-1<3-5m<3

## How do you solve and graph an inequality if there are 2 inequality signs?

# 4 Answers

Hey No.... the "m" is between two "fences" ,,, when m=0, the <3 fence is touched ... when m=1, the >-1 fence is crossed -- step back to m= 0.8 ... Best wishes :)

- 1 < 3 - 5m < 3

↑ ↑ ↑

* less greater greatest*

-1 < 3 - 5m < 3

-3 -3 -3

- 4 < - 5m < 0

÷ (-5) ÷ (-5) ÷ (-5)

0.8 > m > 0

↑ ↑ ↑

*greatest greater less *

Let's rewrite inequality from less to greatest

* 0 < m < 0.8 or* all real numbers out of interval

**(0, 0.8)**<———o——————o————>

0 0.8

You use the same principles as if there's only one inequality sign.

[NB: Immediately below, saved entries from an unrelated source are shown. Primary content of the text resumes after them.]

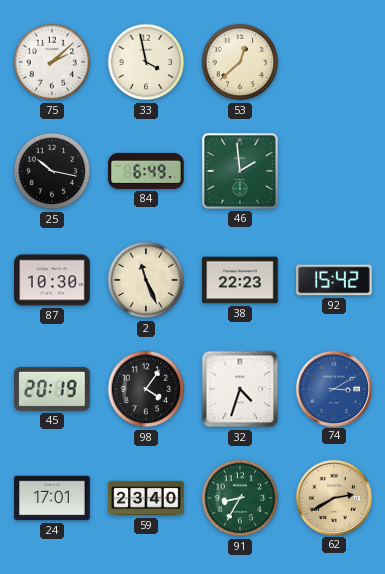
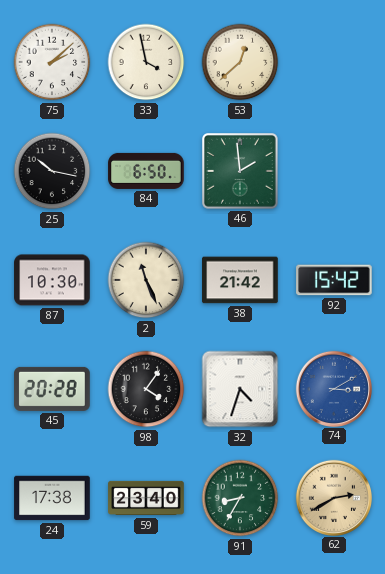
84: 6:49 -> 6:50
38: 22:23 -> 21:42
45: 20:19 -> 20:28
24: 17:01 -> 17:38
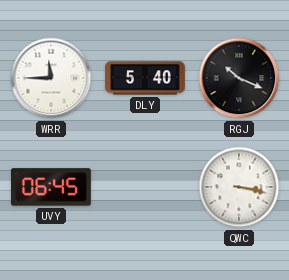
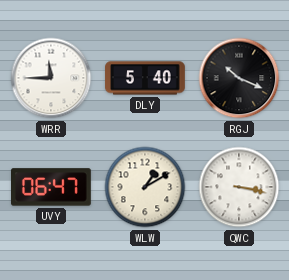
UVY: 06:45 -> 06:47
WLW: none -> 1:10
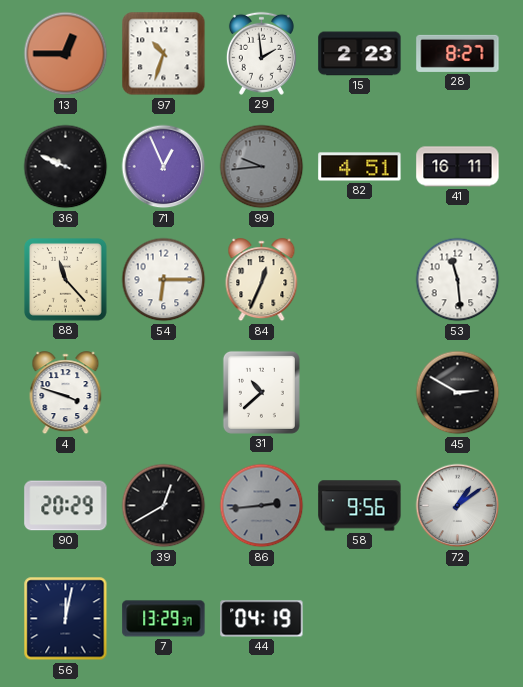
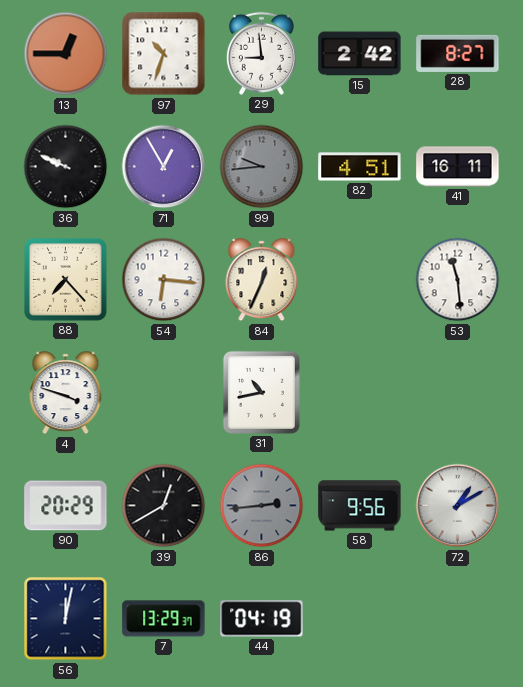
29: 1:59 -> 8:59
15: 2:23 -> 2:42
71: 12:56 -> 12:55
88: 11:23 -> 7:23
54: 6:15 -> 6:16
31: 10:38 -> 10:43
45: 2:50 -> none
72: 1:09 -> 1:10
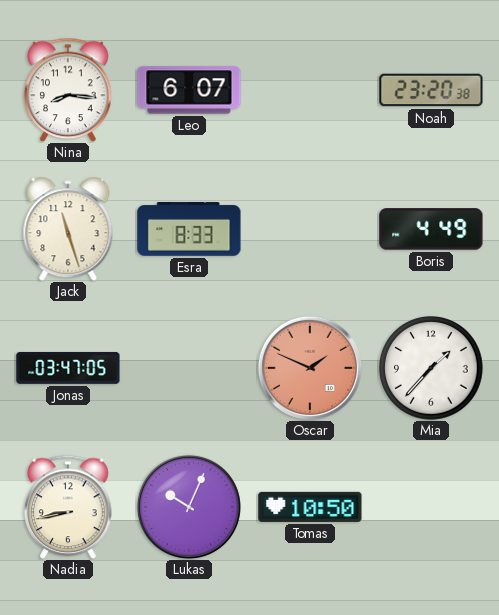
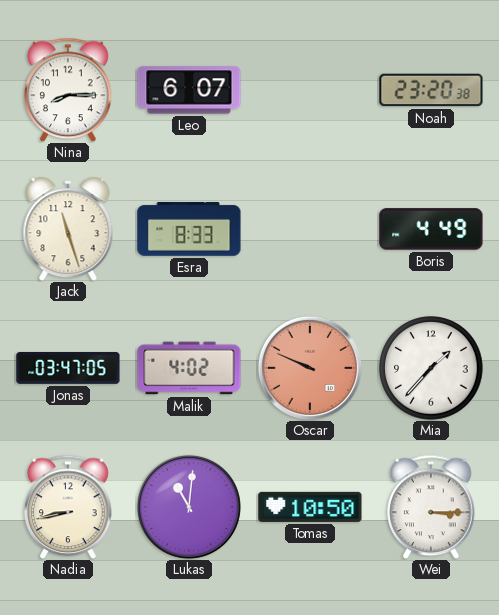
Nina: 8:16 -> 8:15
Malik: none -> 4:02
Oscar: 1:49 -> 9:49
Lukas: 10:04 -> 11:01
Wei: none -> 3:15
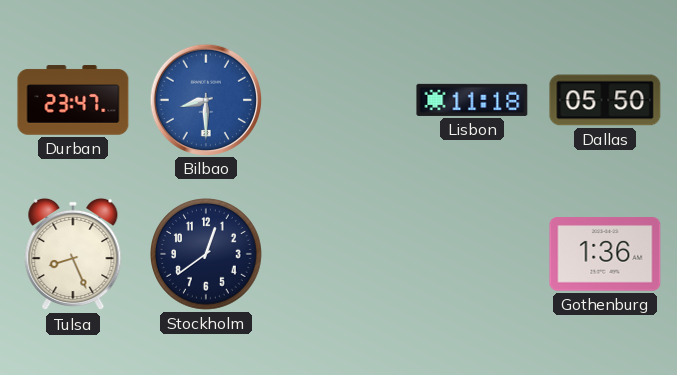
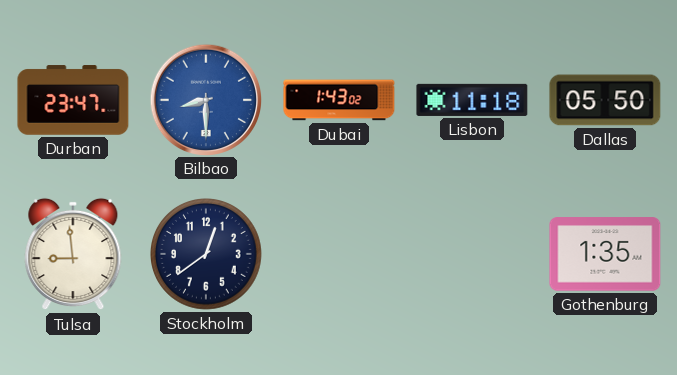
Dubai: none -> 1:43
Tulsa: 8:26 -> 8:59
Gothenburg: 1:36 -> 1:35
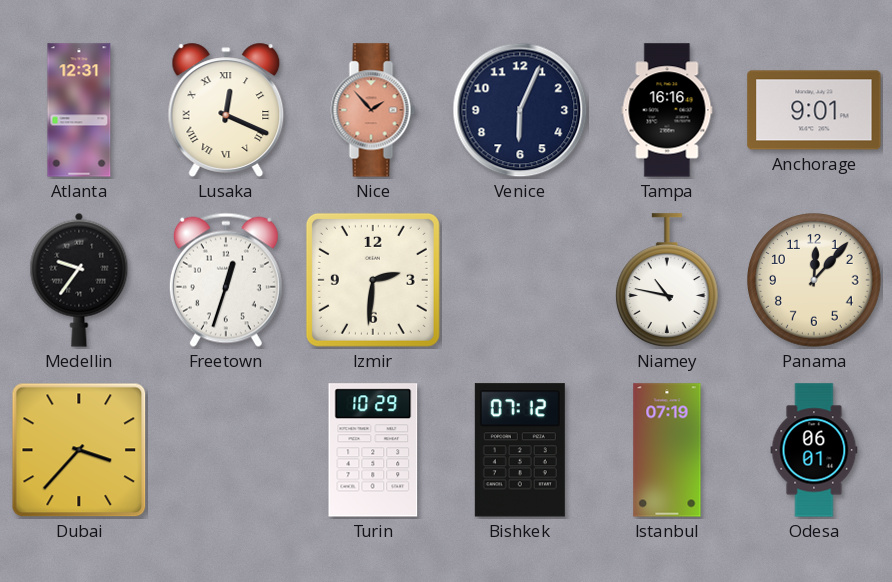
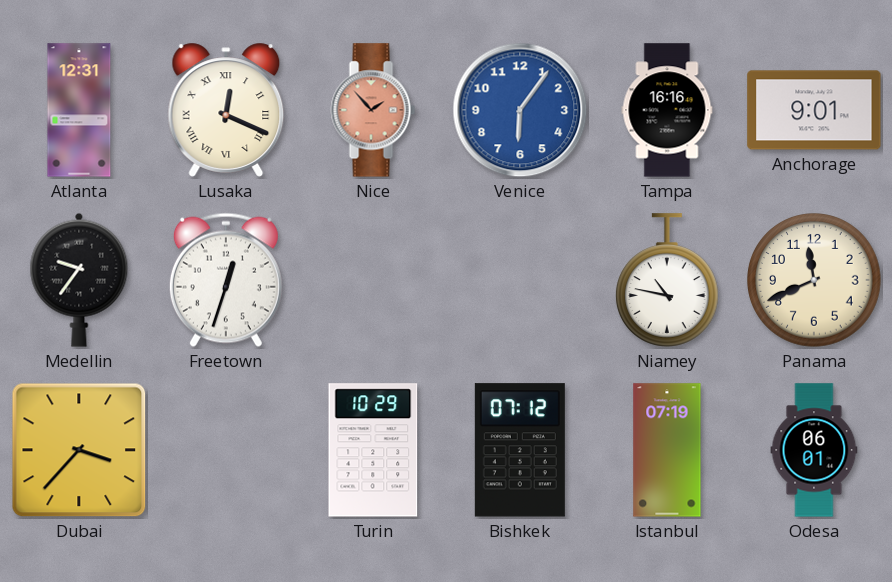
Venice: 6:04 -> 6:06
Venice dial: navy -> blue
Izmir: 2:31 -> none
Panama: 12:07 -> 11:41
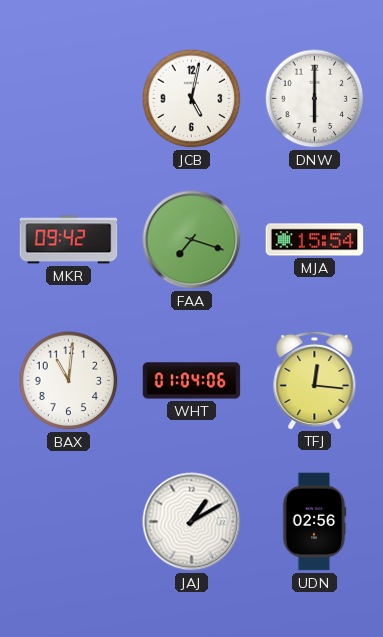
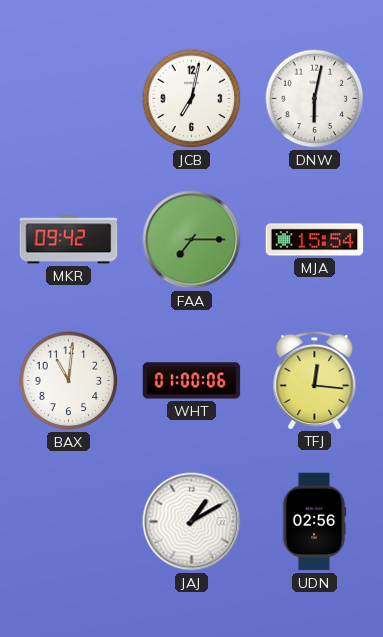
JCB: 5:02 -> 7:02
DNW: 6:00 -> 6:02
FAA: 7:18 -> 7:15
WHT: 01:04 -> 01:00
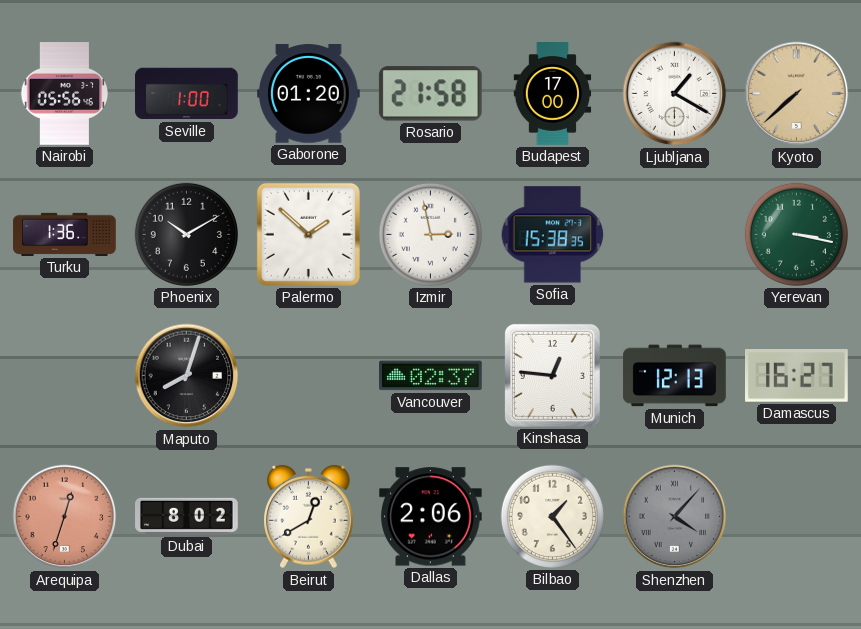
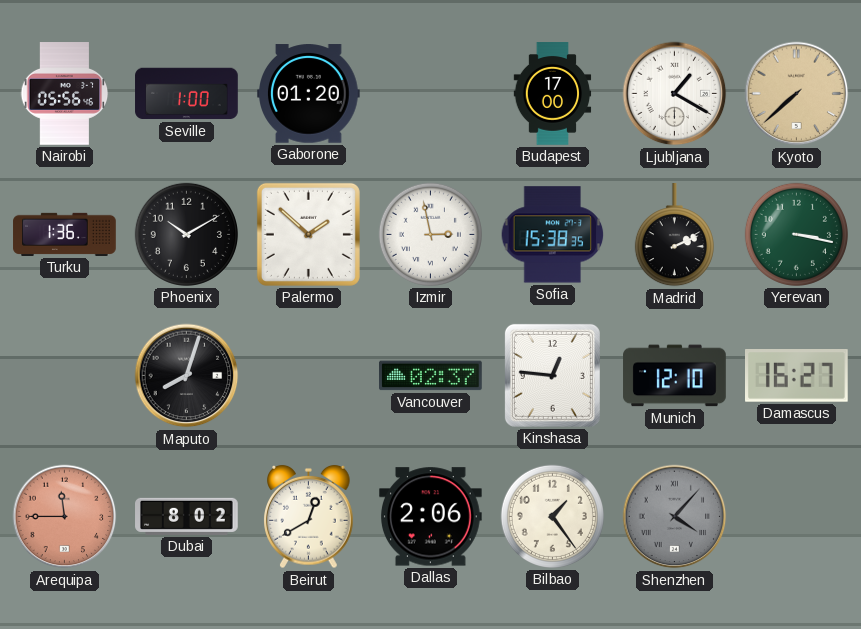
Rosario: 21:58 -> none
Madrid: none -> 2:11
Munich: 12:13 -> 12:10
Arequipa: 12:33 -> 11:45
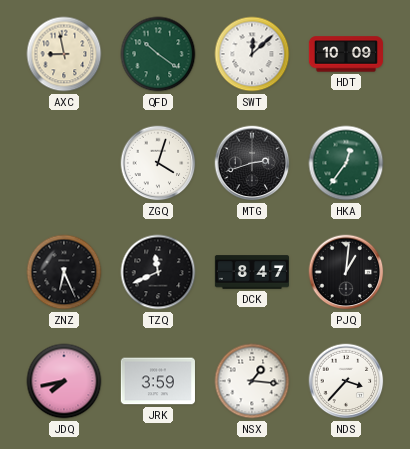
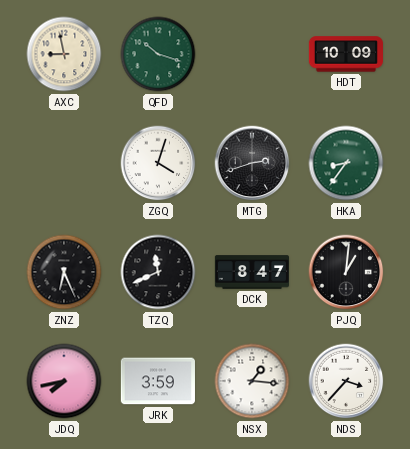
QFD: 10:21 -> 10:18
SWT: 12:08 -> none
HKA: 12:36 -> 8:36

But if it makes it easier for you, divide the problem into two separate inequalities:

-1 < 3 - 5m < 3 is the same thing as saying that -1 < 3 - 5m and 3 - 5m < 3.

Now, normal inequality rules apply. First subtract both sides by 3 for both equations:

-4 < -5m and -5m < 0

Then, divide by -5. Remember to reverse the sign direction because you're dividing by a negative:

m < 4/5 and m > 0.

So 0 < m < 4/5. You can verify the answer by throwing a number in between the two values.

And there you have it: inequalities with 2 signs are just two single-sign inequalities put together.

Solve first,

Add -3 to each side,

-4 < -5m < 0

Divide each side by -5,

4/5 > m > 0 (Attn: When you divide by a negative number, you have to switch the direction of inequality sign.)

Graph 0 and 4/5 on a number line each with a small circle and draw a segment linking the two circles. You are done!